OK, so here we can do anything we’d like really, just use the previous data for other type of analysis and compare results. Here are some possibilities
pcalingua<-princomp(lingua[,-1])
summary(pcalingua)
## Importance of components:
## Comp.1 Comp.2 Comp.3 Comp.4
## Standard deviation 1.9593246 0.51074904 0.27618854 0.146300909
## Proportion of Variance 0.9145805 0.06214759 0.01817274 0.005099213
## Cumulative Proportion 0.9145805 0.97672804 0.99490079 1.000000000
biplot(pcalingua)
## Hierarchical Cluster
lingueucD=dist(lingua[,-1])
hclingua<-hclust(lingueucD,method="ward")
## The "ward" method has been renamed to "ward.D"; note new "ward.D2"
plot(hclingua)
Despite not requested, given we have 3 species, a non-hierachical cluster with 3 clusters might also be interesting
nhclingua<-kmeans(lingueucD,3)
We can check how well it does using again a confusion matrix
species=as.character(unique(lingua$especie))
#awkward tweaking required to lign up predictions with species
#because kmeans only produces a clustering, it does not
#associate labels to clusters
preds=ifelse(nhclingua$cluster==1,species[3],ifelse(nhclingua$cluster==2,species[2],species[1]))
confusion(preds,lingua$especie)
## true
## predicted lascaris senegalensis solea
## lascaris 0 36 49
## senegalensis 22 0 1
## solea 13 0 0
and while we do well at correctly predicting solea and lascaris, many of the senegalensis are mistaken as solea.
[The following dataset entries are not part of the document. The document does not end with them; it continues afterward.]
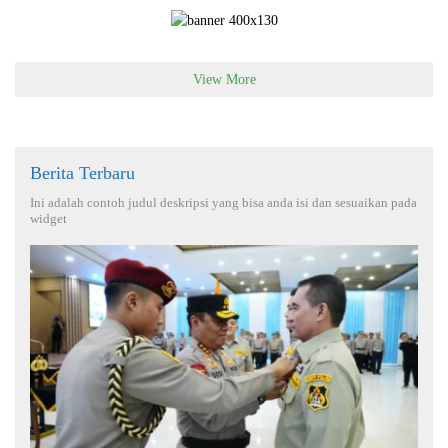
View More
Berita Terbaru
Ini adalah contoh judul deskripsi yang bisa anda isi dan sesuaikan pada
widget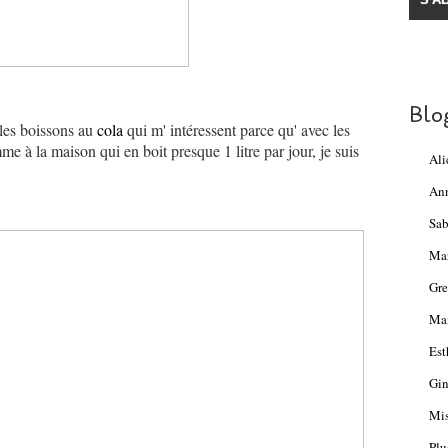
Blo
 les boissons au
cola
qui m' intéressent parce qu' avec les
 à la maison qui en boit presque 1 litre par jour, je suis
Ali
An
Sab
Ma
Gre
Mam
Est
Gin
Mis
Plu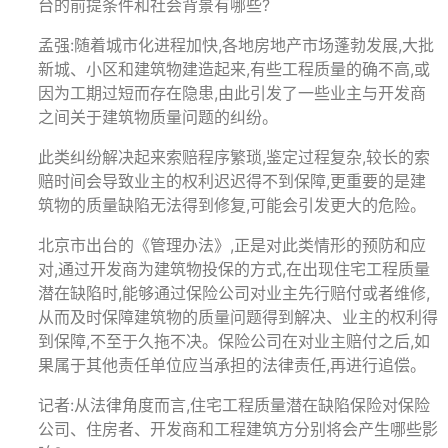
台的前提条件和社会背景有哪些?
孟强:随着城市化进程加快,各地房地产市场蓬勃发展,大批
新城、小区和建筑物建造起来,有些工程质量的确不高,或
因为工期过短而存在隐患,由此引发了一些业主与开发商
之间关于建筑物质量问题的纠纷。
此类纠纷解决起来索赔程序繁琐,鉴定过程复杂,较长的索
赔时间会导致业主的权利迟迟得不到保障,更重要的是建
筑物的质量缺陷无法得到修复,可能会引发更大的危险。
北京市出台的《管理办法》,正是对此类情形的预防和应
对,通过开发商为建筑物投保的方式,在出现住宅工程质量
潜在缺陷时,能够通过保险公司对业主先行赔付或者维修,
从而及时保障建筑物的质量问题得到解决、业主的权利得
到保障,不至于久拖不决。保险公司在对业主赔付之后,如
果属于其他责任单位应当承担的法律责任,再进行追偿。
记者:从法律角度而言,住宅工程质量潜在缺陷保险对保险
公司、住房者、开发商和工程建筑方分别将会产生哪些影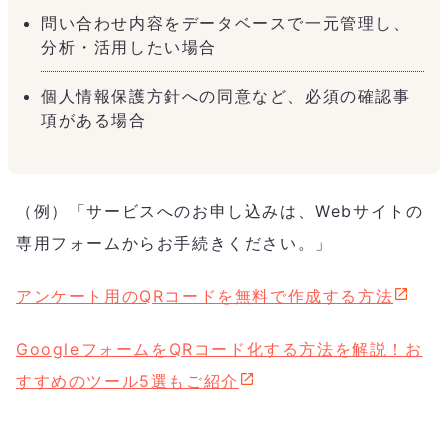
問い合わせ内容をデータベースで一元管理し、
分析・活用したい場合
個人情報保護方針への同意など、必須の確認事
項がある場合
（例）「サービスへのお申し込みは、Webサイトの
専用フォームからお手続きください。」
アンケート用のQRコードを無料で作成する方法
GoogleフォームをQRコード化する方法を解説！お
すすめのツール5選もご紹介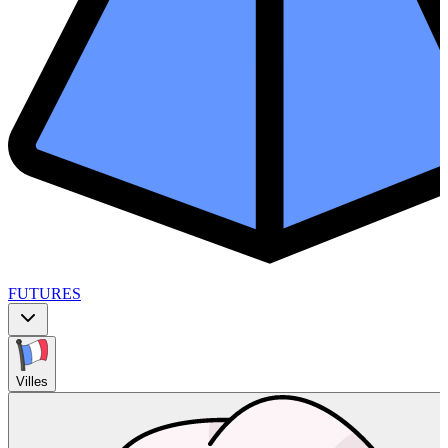
FUTURES
Villes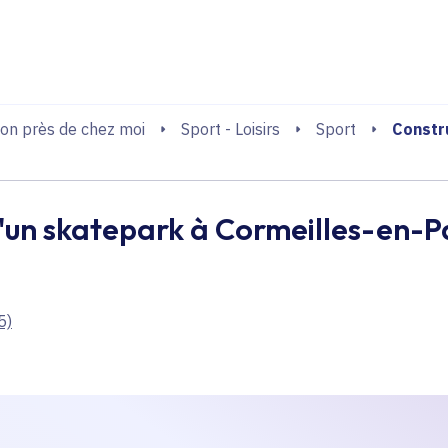
echerche
Constr
on près de chez moi
Sport - Loisirs
Sport
'un skatepark à Cormeilles-en-Pa
5)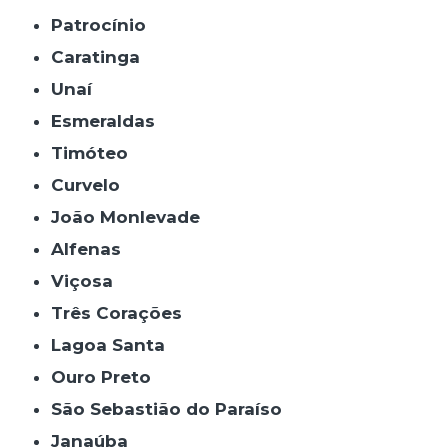
Patrocínio
Caratinga
Unaí
Esmeraldas
Timóteo
Curvelo
João Monlevade
Alfenas
Viçosa
Três Corações
Lagoa Santa
Ouro Preto
São Sebastião do Paraíso
Janaúba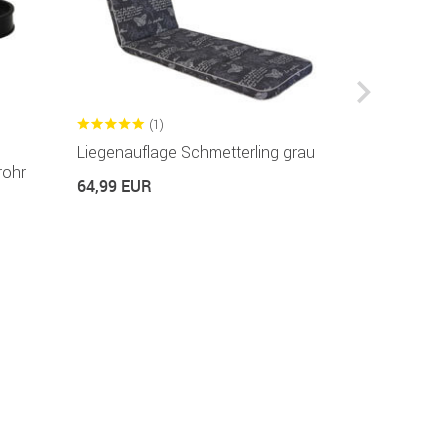
(1)
(2
Liegenauflage Schmetterling grau
Sitzkissen 
rohr
64,99 EUR
12,99 EUR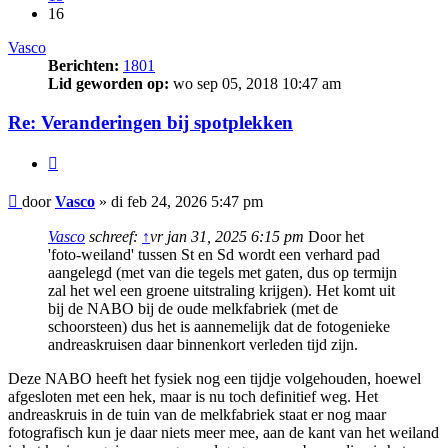
16
Vasco
Berichten:
1801
Lid geworden op:
wo sep 05, 2018 10:47 am
Re: Veranderingen bij spotplekken
Citeer
Bericht
door
Vasco
»
di feb 24, 2026 5:47 pm
Vasco
schreef:
↑
vr jan 31, 2025 6:15 pm
Door het
'foto-weiland' tussen St en Sd wordt een verhard pad
aangelegd (met van die tegels met gaten, dus op termijn
zal het wel een groene uitstraling krijgen). Het komt uit
bij de NABO bij de oude melkfabriek (met de
schoorsteen) dus het is aannemelijk dat de fotogenieke
andreaskruisen daar binnenkort verleden tijd zijn.
Deze NABO heeft het fysiek nog een tijdje volgehouden, hoewel
afgesloten met een hek, maar is nu toch definitief weg. Het
andreaskruis in de tuin van de melkfabriek staat er nog maar
fotografisch kun je daar niets meer mee, aan de kant van het weiland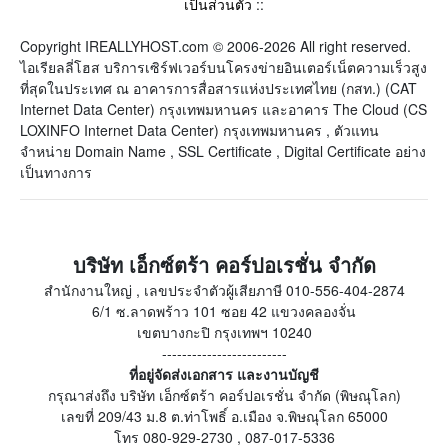
เป็นส่วนตัว
::
Copyright IREALLYHOST.com © 2006-2026 All right reserved.
ไอเรียลลี่โฮส บริการเซิร์ฟเวอร์บนโครงข่ายอินเตอร์เน็ตความเร็วสูง
ที่สุดในประเทศ ณ อาคารการสื่อสารแห่งประเทศไทย (กสท.) (CAT
Internet Data Center) กรุงเทพมหานคร และอาคาร The Cloud (CS
LOXINFO Internet Data Center) กรุงเทพมหานคร , ตัวแทน
จำหน่าย Domain Name , SSL Certificate , Digital Certificate อย่าง
เป็นทางการ
บริษัท เอ็กซ์ตร้า คอร์ปอเรชั่น จำกัด
สำนักงานใหญ่ , เลขประจำตัวผู้เสียภาษี 010-556-404-2874
6/1 ซ.ลาดพร้าว 101 ซอย 42 แขวงคลองจั่น
เขตบางกะปิ กรุงเทพฯ 10240
-------------------------
ที่อยู่จัดส่งเอกสาร และงานบัญชี
กรุณาส่งถึง บริษัท เอ็กซ์ตร้า คอร์ปอเรชั่น จำกัด (พิษณุโลก)
เลขที่ 209/43 ม.8 ต.ท่าโพธิ์ อ.เมือง จ.พิษณุโลก 65000
โทร 080-929-2730 , 087-017-5336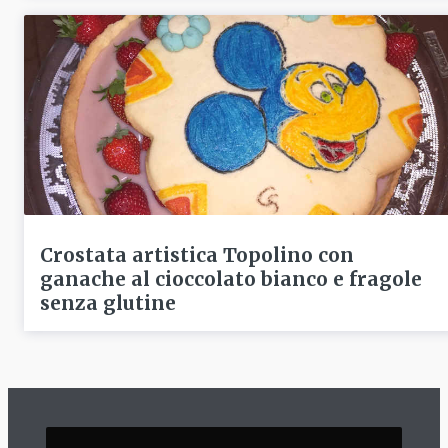
Crostata artistica Topolino con
ganache al cioccolato bianco e fragole
senza glutine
Note that while this could seem to imply that the Discriminant Analysis (DA) is better than the Non-Hierarchical Cluster (NHC) analysis, we should note these are intrinsically different approaches. While the latter is a unsupervised learning technique (the labels are not provided for the observations), the former is a supervised learning technique, and therefore not surprisingly is better at discriminating the groups we know exist, given the differences present.
Therefore, in general, if you know the groups a priori, distinguishing these based on a multivariate analysis is more sensible using the DA than the NHC analysis.